For the purposes of a simple strategy game, I'd like to build an EDSL that
expresses missions. A mission could be represented as a state machine.
With basic bricks such as actions (MoveTo, ShootAt...) or tests
(EnemiesAround, LowHealth...), I could (ideally dynamically) build some
strategic behaviors for the units.
I will take the example of a patrol. Applied to a unit (or a group of
units), it dictates : go from point 1 to point 2 and then go back and
repeat. But when you detect an enemy near, leave the patrol path, destroy it
and then resume your patrol where you left it.

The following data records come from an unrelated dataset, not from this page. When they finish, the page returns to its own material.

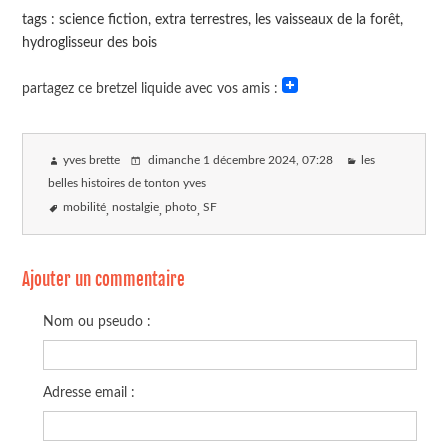
tags : science fiction, extra terrestres, les vaisseaux de la forêt,
hydroglisseur des bois
partagez ce bretzel liquide avec vos amis :
yves brette
dimanche 1 décembre 2024
, 07:28
les
belles histoires de tonton yves
mobilité
nostalgie
photo
SF
Ajouter un commentaire
Nom ou pseudo :
Adresse email :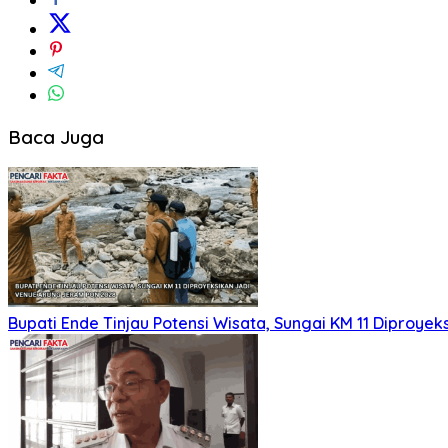
Baca Juga
Bupati Ende Tinjau Potensi Wisata, Sungai KM 11 Diproy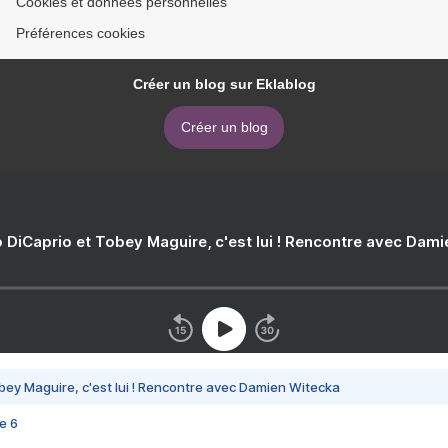
Cookies et données personnelles
Préférences cookies
Créer un blog sur Eklablog
Créer un blog
 DiCaprio et Tobey Maguire, c'est lui ! Rencontre avec Dam
bey Maguire, c'est lui ! Rencontre avec Damien Witecka
e 6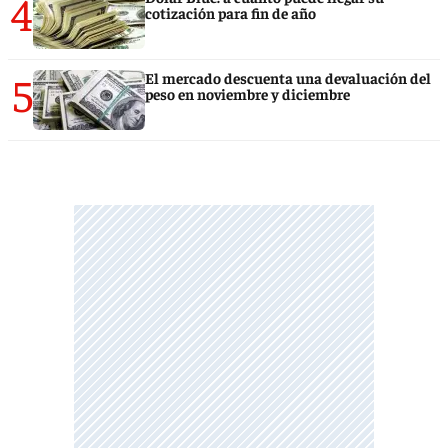
4
cotización para fin de año
5
El mercado descuenta una devaluación del
peso en noviembre y diciembre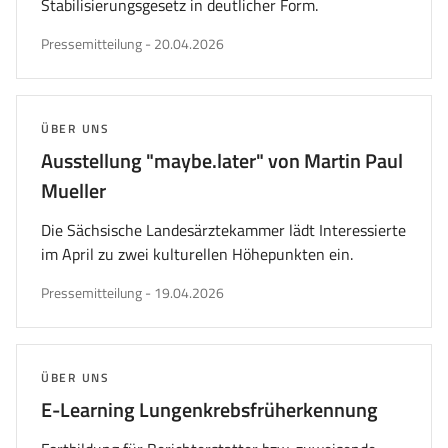
Stabilisierungsgesetz in deutlicher Form.
veröffentlicht
Pressemitteilung
-
20.04.2026
am
THEMA:
ÜBER UNS
Ausstellung "maybe.later" von Martin Paul
Mueller
Die Sächsische Landesärztekammer lädt Interessierte
im April zu zwei kulturellen Höhepunkten ein.
veröffentlicht
Pressemitteilung
-
19.04.2026
am
THEMA:
ÜBER UNS
E-Learning Lungenkrebsfrüherkennung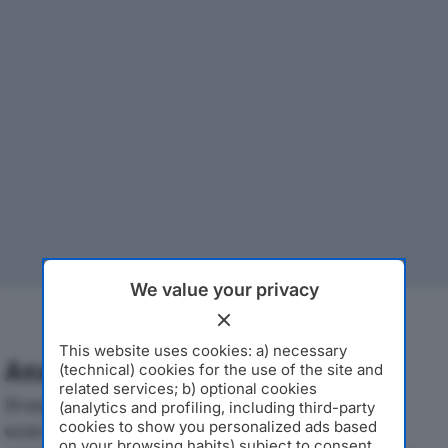
We value your privacy
This website uses cookies: a) necessary
Analisi Economica 2019-2024
(technical) cookies for the use of the site and
related services; b) optional cookies
Di seguito l'andamento dei principali indicatori
(analytics and profiling, including third-party
cookies to show you personalized ads based
economici di CINELLI SRLdal 2019 al 2024, con
on your browsing habits) subject to consent.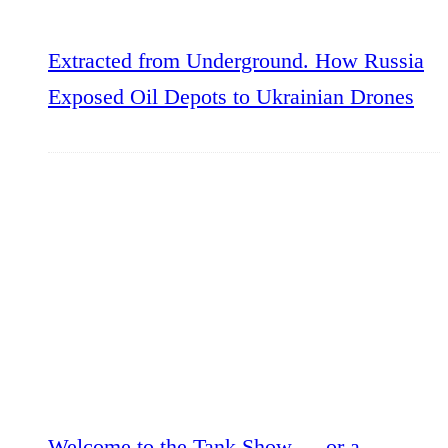
Extracted from Underground. How Russia
Exposed Oil Depots to Ukrainian Drones
Welcome to the Tank Show — or a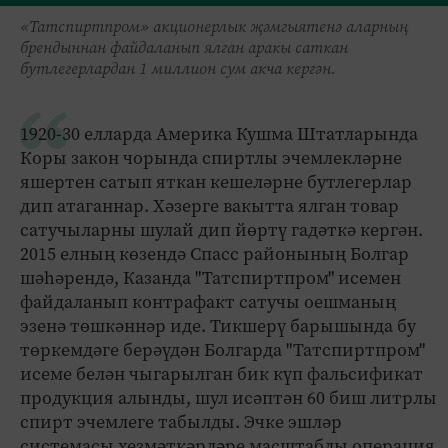
«Татспиртпром» акционерлык җәмгыятенә аларның
брендыннан файдаланып ялган аракы саткан
бутлегерлардан 1 миллион сум акча кергән.
1920-30 елларда Америка Кушма Штатларында
Коры закон чорында спиртлы эчемлекләрне
яшертен сатып яткан кешеләрне бутлегерлар
дип атаганнар. Хәзерге вакытта ялган товар
сатучыларны шулай дип йөртү гадәткә кергән.
2015 елның көзендә Спасс районының Болгар
шәһәрендә, Казанда "Татспиртпром" исемен
файдаланып контрафакт сатучы оешманың
эзенә төшкәннәр иде. Тикшерү барышында бу
төркемдәге берәүдән Болгарда "Татспиртпром"
исеме белән чыгарылган бик күп фальсификат
продукция алынды, шул исәптән 60 биш литрлы
спирт эчемлеге табылды. Эчке эшләр
системасы хезмәткәрләре масштаблы операция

So if I consider my mission as a monad:
data Mission = MoveTo Point | ShootAt Unit

patrol = do
    MoveTo point1
    MoveTo point2
    patrol

So far so good, but there, the only advantage to use a monad instead of a
list of MoveTo's is the do-notation.
And I lack the expression of tests. Using a GADT it could be:

data Mission a where
    MoveTo :: Point -> Mission ()
    ShootAt :: Unit -> Mission Bool  -- If we have destroyed it or not
    EnemiesAround :: Mission [Unit]  -- The enemies that are maybe in sight
    LowHealth :: Mission Bool -- If I should retreat
    ...

-- (Monad Mission could be nicely expressed using Heinrich Apfelmus' *
operational* package)

patrol = do
    MoveTo point1
    MoveTo point2
    enemies <- EnemiesAround
    mapM_ ShootAt enemies
    patrol

Aaaaaaaand... here comes the trouble: the actions are done *sequentially*.
My units will move and then look at enemies, they will not monitor their
environment while they move.
So I need a way to say: A is your action of patrolling. B is your action of
surveillance. Do both in parallel, but B is preponderant, as if it successes
(if enemies are there) it takes over A. So, it is as if I was running two
state machines in parallel.
Moreover, the last line (the recursive call to patrol) is wrong, as it will
restart the patrol from the beginning, and not from where it has been left.
But this could be corrected by addind a test like "which point is the
closest".

So I thought about Arrows, as they can express sequential and parallel
actions, but I don't know if it would be a right way to model the
interruptions/recoveries.
What do you think about it? Do you know of similar situations and of the way
they've been solved?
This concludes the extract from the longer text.